Rare sighting of the 16-year-old (lower left)

(*back of the neck, a baby body part highly prized by Lees!)
See you all next week!

Wednesday, March 25, 2020



I had forgotten I have tinnitus while I was in Mexico. I was so surprised when I went to bed the first night we were back and there was that familiar ringing again. In Mexico there's always something making noise. Dogs barking, music coming from any number of sources, people calling to each other, the gas truck announcing "Global Gaaaaaaaaaas", the ice cream cart jingling away, loudspeakers pronouncing something all but intelligible in Spanish or English, many of these all at once. Cacophony personified is Mexico. And I'm missing it while at the same time I'm loving the silence. 

Here's my dog poem:

Mexican Dogs

Those Mexican dogs —
sullen, hungry, barking dogs
irksome, skinny, egregious dogs
well-hung, full-titted, fucking dogs
tail-wagging, silly, odoriferous dogs 
yappy, snot-nosed, whimpering dogs
yellow, square-jawed, flea-bitten dogs
short-legged, chained-up, drooling dogs 
nervous, wandering, ankle-nipping dogs 
garbage-eating, skittish, disobedient dogs
moon-howling, bike-chasing, fighting dogs 
runny-eyed, slurpy-jowled, table-begging dogs that never let you sleep

Day #1 of quarantine I didn't even get dressed. I had a bath late in the afternoon. Unpacked. Did a little laundry. While unpacking I watched a bunch of Schitts Creek because one needs humour these days and that bunch sure provides it for me.  

It's not isolation, actually, that we're in. Isolation is what'll happen should I actually get this 'flu. Quarantine is what we all should be doing to keep it from spreading. But "Ootischenia Isolation" has a certain ring to it, don't you think? 

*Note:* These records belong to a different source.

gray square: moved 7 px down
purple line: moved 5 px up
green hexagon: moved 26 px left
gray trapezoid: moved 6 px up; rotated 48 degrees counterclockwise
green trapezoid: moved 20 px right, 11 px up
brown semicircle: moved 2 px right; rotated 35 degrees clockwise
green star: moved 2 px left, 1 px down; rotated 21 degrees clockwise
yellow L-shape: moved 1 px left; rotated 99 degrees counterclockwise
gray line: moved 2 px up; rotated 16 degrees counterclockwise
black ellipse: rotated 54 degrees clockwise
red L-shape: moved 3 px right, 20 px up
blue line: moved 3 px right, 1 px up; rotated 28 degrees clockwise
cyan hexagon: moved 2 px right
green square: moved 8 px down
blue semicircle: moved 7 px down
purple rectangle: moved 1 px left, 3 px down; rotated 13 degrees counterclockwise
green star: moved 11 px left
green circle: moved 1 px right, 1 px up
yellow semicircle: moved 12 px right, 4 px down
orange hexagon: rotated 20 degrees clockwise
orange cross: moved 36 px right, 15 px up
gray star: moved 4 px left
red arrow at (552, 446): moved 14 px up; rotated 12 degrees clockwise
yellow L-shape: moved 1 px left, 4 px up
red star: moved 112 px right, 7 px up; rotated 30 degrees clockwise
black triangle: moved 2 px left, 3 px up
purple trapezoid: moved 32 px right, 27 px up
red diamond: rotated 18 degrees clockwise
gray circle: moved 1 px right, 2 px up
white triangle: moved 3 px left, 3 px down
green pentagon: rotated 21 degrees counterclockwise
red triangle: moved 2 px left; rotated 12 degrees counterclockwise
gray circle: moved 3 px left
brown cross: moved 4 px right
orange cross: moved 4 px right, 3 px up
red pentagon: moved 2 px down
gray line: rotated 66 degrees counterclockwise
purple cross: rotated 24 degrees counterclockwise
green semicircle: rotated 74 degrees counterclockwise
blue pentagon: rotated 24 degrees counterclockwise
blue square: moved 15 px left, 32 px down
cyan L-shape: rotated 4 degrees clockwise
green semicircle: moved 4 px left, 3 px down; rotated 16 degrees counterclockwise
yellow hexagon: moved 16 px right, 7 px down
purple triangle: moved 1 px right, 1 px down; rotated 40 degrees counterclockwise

I suspect there's going to be a crack-down soon. People are still not quite getting the finer points of this quarantine business. There seems to be an assumption that when people come home from out-of-country they step off the plane and there they are, home. Not so. 

Today is Day #4 of our 14 day quarantine. I can hardly believe that a week ago Monday I made dinner for Arno and Jane, Dianne and Andy, and Anne. In La Manzanilla, Mexico. 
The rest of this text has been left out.